Ainda não sei qual erro no sistema existe e me permite transitar entre os diferentes “eus” sem me desfazer de minhas lembranças, mas eu vivi várias vidas. Na segunda eu poderia ser um morador de rua, na terça estudante graduado, na quarta um astro do futebol, quinta astronauta, sexta bêbado e no sábado um monge sem qualquer sinal de ressaca.

Confesso que detestei meus trinta minutos na versão zumbi do mundo, principalmente porque achava que seria o herói com a moto-serra e acabei percebendo que era só mais um dos infectados, vagando lentamente e com um terrível apetite por carne fresca... Mais estranho foi ter escamas. Oh sim, existe um mundo onde o asteroide que matou os dinossauros errou a Terra e meus ancestrais diretos eram repteis e não mamíferos. E sim... Há um mundo onde eu fazia fotossíntese.

Vivi outras durante vinte e sete anos assim, até que, um dia, algo aconteceu.
Deveria dizer ela aconteceu. Eu a achei linda e cinco minutos depois de conhecê-la em uma festa, revirei dezenas de realidades até encontrar uma onde aquela garota tivesse me beijado no final da noite.

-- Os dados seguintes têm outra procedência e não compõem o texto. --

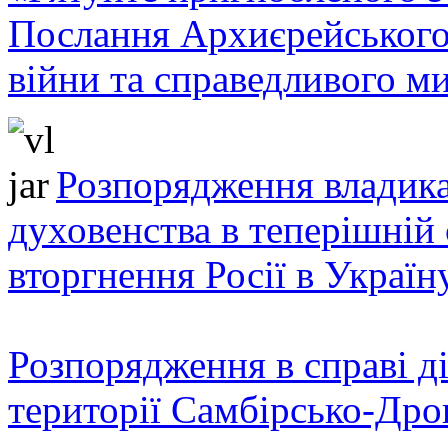
Послання Архиєрейського
війни та справедливого ми
Розпорядження владика
духовенства в теперішній 
вторгнення Росії в Україн
Розпорядження в справі ді
території Самбірсько-Дро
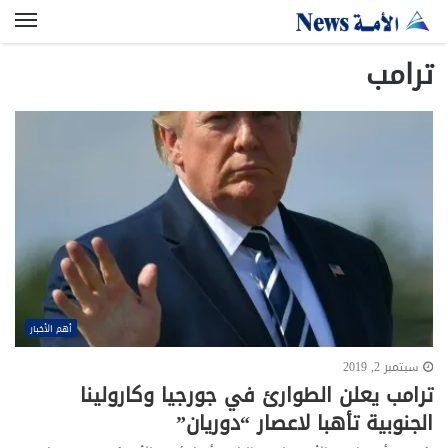
الق
ترامب
أهم الأخبار
سبتمبر 2, 2019
ترامب يعلن الطوارئ في جورجيا وكارولينا
الجنوبية تأهبا لاعصار “دوريان”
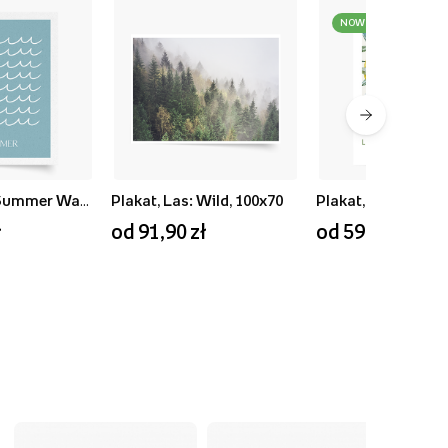
NOWOŚĆ
Plakat, Blue Summer Waves, 50x70
Plakat, Las: Wild, 100x70
ł
od 91,90 zł
od 59,90 zł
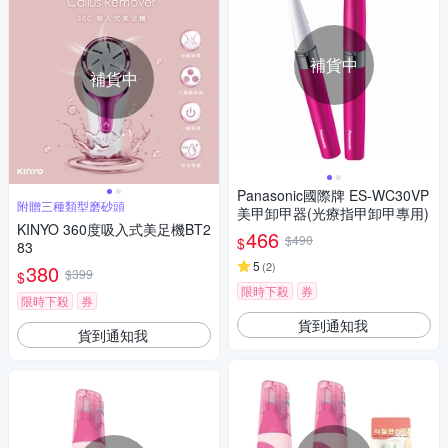
補貨中
補貨中
Panasonic國際牌 ES-WC30VP
附贈三種類型磨砂頭
美甲卸甲器(光療指甲卸甲專用)
KINYO 360度吸入式美足機BT2
466
$490
$
83
5
(
2
)
380
$399
$
限時下殺
券
限時下殺
券
貨到通知我
貨到通知我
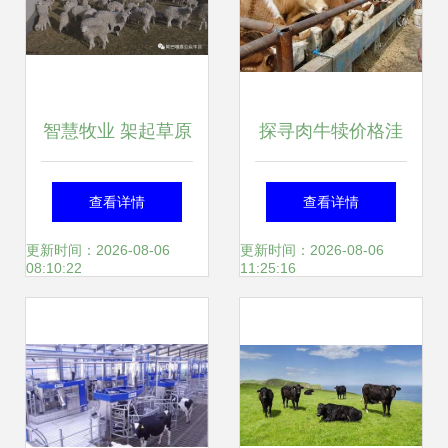
智慧牧业 架起草原
探寻肉牛犊价格洼
畜牧业强起来的必
地 聚焦山东明磊牧
查看详情
查看详情
由之路
业及其在农副产品
更新时间：2026-08-06
更新时间：2026-08-06
08:10:22
11:25:16
网络平台的角色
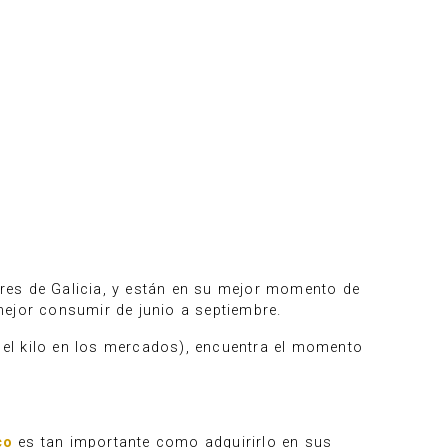
res de Galicia, y están en su mejor momento de
ejor consumir de junio a septiembre.
 el kilo en los mercados), encuentra el momento
co
es tan importante como adquirirlo en sus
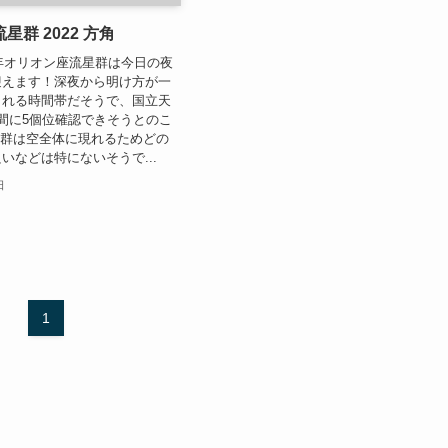
群 2022 方角
2年オリオン座流星群は今日の夜
迎えます！深夜から明け方が一
られる時間帯だそうで、国立天
間に5個位確認できそうとのこ
 流星群は空全体に現れるためどの
いなどは特にないそうで...
日
1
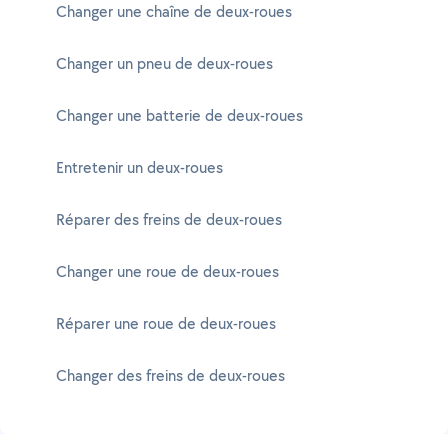
Changer une chaîne de deux-roues
Changer un pneu de deux-roues
Changer une batterie de deux-roues
Entretenir un deux-roues
Réparer des freins de deux-roues
Changer une roue de deux-roues
Réparer une roue de deux-roues
Changer des freins de deux-roues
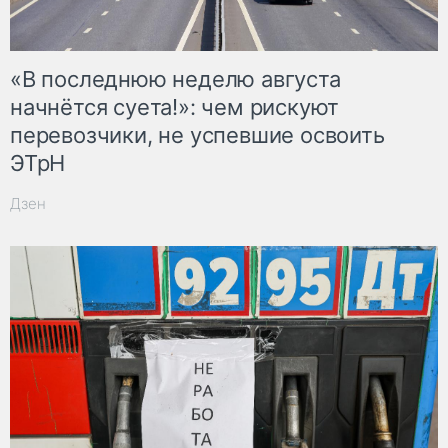
«В последнюю неделю августа
начнётся суета!»: чем рискуют
перевозчики, не успевшие освоить
ЭТрН
Дзен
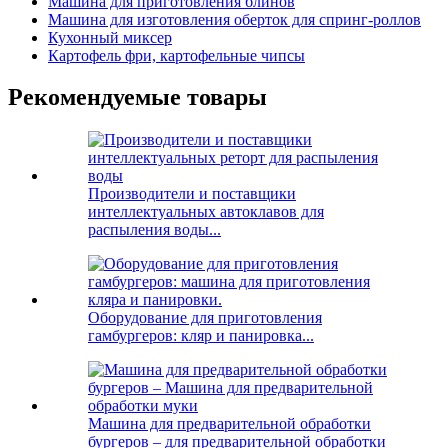
Машина для приготовления блинов
Машина для изготовления оберток для спринг-роллов
Кухонный миксер
Картофель фри, картофельные чипсы
Рекомендуемые товары
Производители и поставщики
интеллектуальных автоклавов для
распыления воды...
Оборудование для приготовления
гамбургеров: кляр и панировка...
Машина для предварительной обработки
бургеров – для предварительной обработки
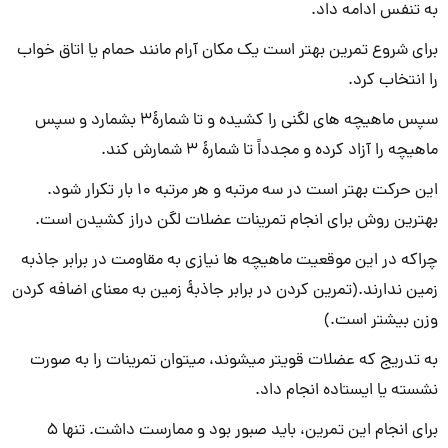
به تنفس ادامه داد.
برای شروع تمرین بهتر است یک مکان آرام مانند حمام یا اتاق خواب
را انتخاب کرد.
سپس ماهیچه­ های لگنی را کشیده و تا شمارۀ3 بشمارد و سپس
ماهیچه را آزاد کرده و مجدداً تا شمارۀ 3 شمارش کند.
این حرکت بهتر است در سه مرتبه و هر مرتبه 10 بار تکرار شود.
بهترین روش برای انجام تمرینات عضلات لگن دراز کشیدن است.
چراکه در این موقعیت ماهیچه­ ها نیازی به مقاومت در برابر جاذبه
زمین ندارند.(تمرین کردن در برابر جاذبۀ زمین به معنای اضافه کردن
وزن بیشتر است.)
به تدریج که عضلات قوی­تر می­شوند، می­توان تمرینات را به صورت
نشسته یا ایستاده انجام داد.
برای انجام این تمرین، باید صبور بود و ممارست داشت. تنها 5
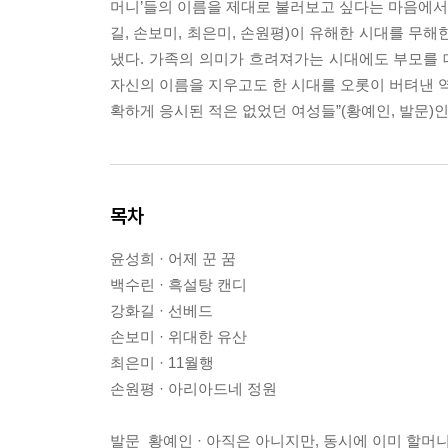
머니’들의 이름을 제대로 불러보고 싶다는 마음에서 
길, 손보미, 최은미, 손원평)이 유해한 시대를 무
냈다. 가족의 의미가 흐려져가는 시대에도 부모를 
자신의 이름을 지우고도 한 시대를 오롯이 버텨낸 역
확하게 응시된 적은 없었던 여성들”(황예인, 발문)인
목차
윤성희 · 어제 꾼 꿈
백수린 · 흑설탕 캔디
강화길 · 선베드
손보미 · 위대한 유산
최은미 · 11월행
손원평 · 아리아드네 정원
발문_황예인 · 아직은 아니지만, 동시에 이미 할머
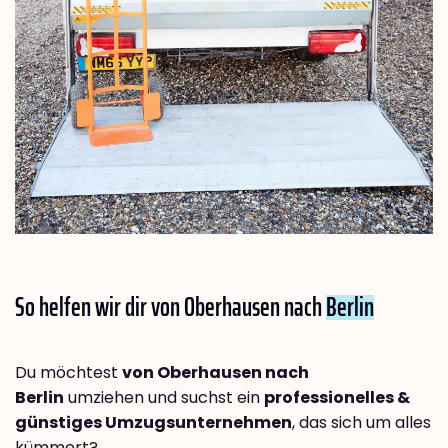
So helfen wir dir von Oberhausen nach
Berlin
Du möchtest
von Oberhausen nach
Berlin
umziehen und suchst ein
professionelles &
günstiges Umzugsunternehmen
, das sich um alles
kümmert?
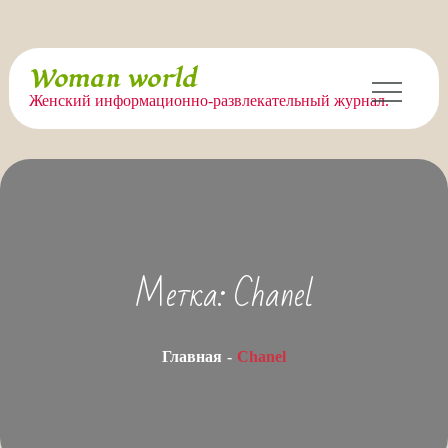
Перейти
Woman world
к
Женский информационно-развлекательный журнал.
содержимому
Метка:
Chanel
Главная
Chanel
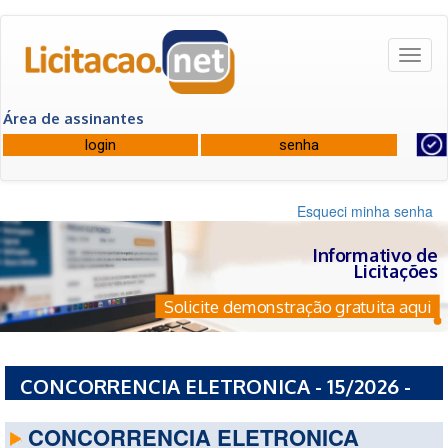
Toggl
naviga
Área de assinantes
Esqueci minha senha
Informativo de
Licitações
Solicite demonstração gratuita aqui
CONCORRENCIA ELETRONICA - 15/2026 -
PREFEITURA MUNICIPAL DE ESCADA - PE
CONCORRENCIA ELETRONICA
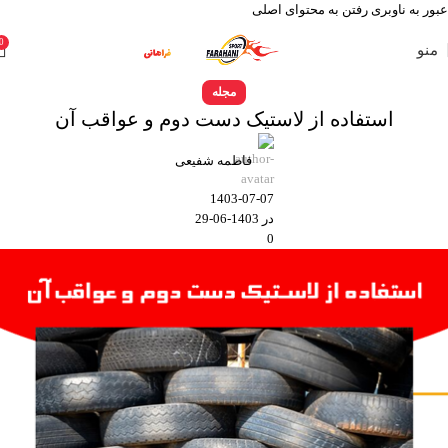
عبور به ناوبری
رفتن به محتوای اصلی
0
منو
مجله
استفاده از لاستیک دست دوم و عواقب آن
فاطمه شفیعی
1403-07-07
در 1403-06-29
0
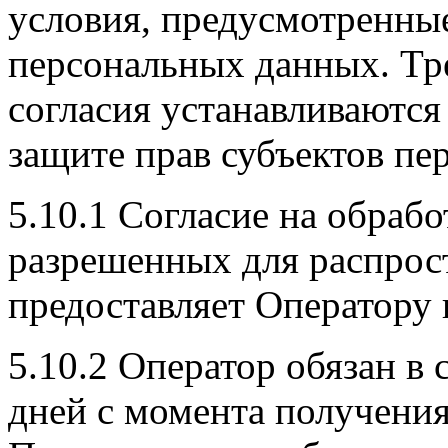
условия, предусмотренные,
персональных данных. Тр
согласия устанавливаютс
защите прав субъектов пе
5.10.1 Согласие на обраб
разрешенных для распрос
предоставляет Оператору 
5.10.2 Оператор обязан в 
дней с момента получения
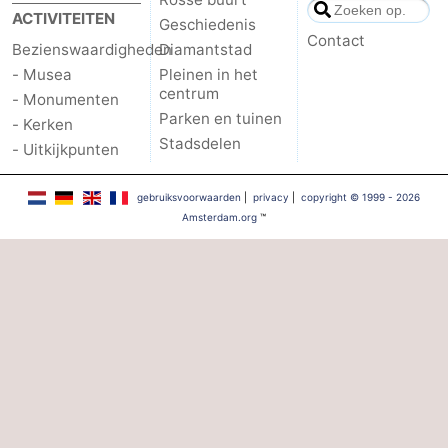
ACTIVITEITEN
Geschiedenis
Contact
Bezienswaardigheden
Diamantstad
- Musea
Pleinen in het
centrum
- Monumenten
Parken en tuinen
- Kerken
Stadsdelen
- Uitkijkpunten
gebruiksvoorwaarden
|
privacy
|
copyright © 1999 - 2026
Amsterdam.org
™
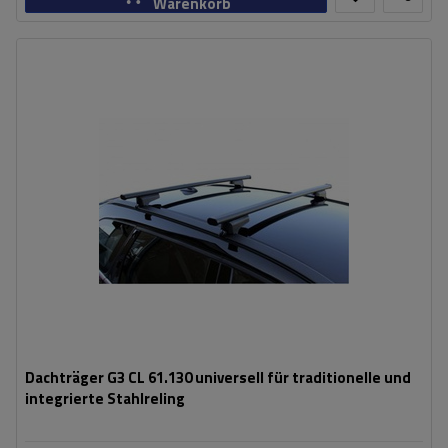
Warenkorb
Dachträger G3 CL 61.130 universell für traditionelle und
integrierte Stahlreling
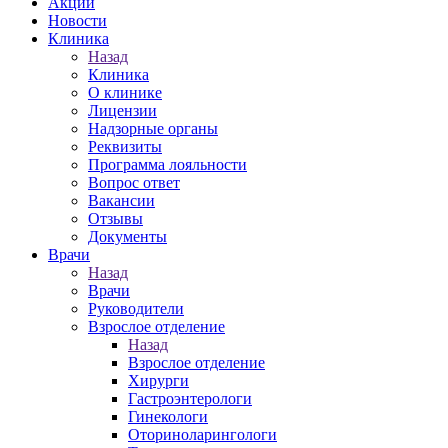
Акции
Новости
Клиника
Назад
Клиника
О клинике
Лицензии
Надзорные органы
Реквизиты
Программа лояльности
Вопрос ответ
Вакансии
Отзывы
Документы
Врачи
Назад
Врачи
Руководители
Взрослое отделение
Назад
Взрослое отделение
Хирурги
Гастроэнтерологи
Гинекологи
Оториноларингологи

Por isso, para alguém que pode estar em qualquer lugar, me sinto bem aqui.

“O que acha dessa calça?” Ela olha para mim esperando uma resposta. É uma calça jeans com uma estampa horrível de listras.
Fecho meus olhos por um momento.

Quando abro, vejo minha esposa no mesmo lugar, com uma calça preta lisa.

“Você está linda como sempre. Vamos indo?”
Eu poderia usar meu poder para tecer um longo tratado filosófico sobre a natureza humana e sobre como ela parece sempre pequena e cruel em quase todos os lugares que visitei. Poderia falar que as coisas não precisam sempre ser como são, que é possível mudar...Mas, no momento, uso isso para economizar tempo na troca de roupa.

Desculpe.
Estou realmente com fome e quero logo chegar no restaurante.